How to Choose Your College Major
One of the most anxious moments in life is choosing a college major. You might have dealt with most people trying to determine where you study and what major you hope to learn. But you’re not alone if you’re wondering how to pick one. Primary selection can be tricky, especially if you have multiple interests or aren’t sure what kind of career you would like to pursue.
Most learners change their majors at some point in their lives. College grads are 3 in 5 times likely to change their majors in college if they could go back, based on a 2020 BestColleges study. There are several factors to consider before committing to a major. We’ll cover those shortly in the following sections of this post. But first, let’s review the definition of a college major.
What is a College Major?
A college major defines the study area for a two-year or four-year degree. A major allows undergraduates to specialize in a particular field of study. It doesn’t matter if a student is a business or a biology major; they must take coursework related to their major to graduate.
It requires students to use excellent tools and online study materials that help them enhance their coursework. For instance, they can check Arizona State University documents here to help them with their studies. Major coursework requirements typically range from 30 to 36 credits depending on the college. Other credits are dedicated to general education requirements, minors, and electives.
A Guide to Choosing a College Major
Making a significant decision is one of the essential steps in the college process. Before choosing a major, it would be best to ask these questions:
What Are Your Top Priorities?
You may choose a major primarily because of the salary potential and job demand associated with that major. Some students might choose majors they are passionate about or are highly skilled at.

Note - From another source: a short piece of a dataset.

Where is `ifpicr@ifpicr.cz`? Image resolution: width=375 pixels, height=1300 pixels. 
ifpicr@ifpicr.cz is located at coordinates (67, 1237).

Choosing a major depends on several factors, including economic advantage, interest level, and ability.
What Are Your Interests?
Based on studies, students who pursue their interests perform better in school. But people often have difficulty determining their interests. It may be helpful to take a personality test to learn more about yourself. It’ll help you determine subjects that closely align with your interests and personality.
You can participate in student clubs, volunteer, work on campus part-time, manage a side hustle or complete an internship. These will also help you explore potential study and career paths.
What are Your Strengths?
Knowing your natural skills and talents can make all the difference in choosing a major. If your parents want you to be an artist, what if you’re more interested in business or science? If that path isn’t right for you, there is no reason to follow someone else’s degree.
Examine your high school grades and ACT or SAT scores closely to determine which academic fields best suit you. Doing this will help you focus on your strengths within a specific academic area.
What’s Your Ideal Work Environment?
To gain an understanding of how you will fit into a variety of work environments, you should visualize yourself in them. Selecting a major that matches your personality, preferences, and values can be as simple as knowing what environment is right for you.
Consider the following questions:
- Do you like working alone or in a group?
- Are you comfortable sitting at a desk and using a computer most of the time?
- Do you prefer to work a typical 9-to-5 shift, or are you open to working on weekends and evenings?
- Are you interested in working from home or commuting to an office?
- Do you enjoy structure and routine or value creativity and flexibility?
Imagine how different schedules and working conditions are between police officers and fashion designers. There’s nothing wrong with either career path, but it’s not for everyone.
Will the Coursework Be Rigorous?
Depending on factors such as the heaviness of homework and course expectations, some majors may be more challenging than others. You will spend most of your college time taking courses in your major. Understanding the workload you’ll face before choosing a major is essential.
According to the 2016 National Survey of Student Engagement conducted by Indiana University Bloomington, students spend an average of eight hours per week preparing for class. Aerial engineering, chemical engineering, and architecture were the most challenging majors to study. A few easier majors, such as criminal justice and communication, require little preparation.
Choosing a college major isn’t a straightforward task. Most students usually feel anxious at the thought of selecting one. But, if you could truthfully answer the above questions in this guide, you’ll pursue the career of your dreams.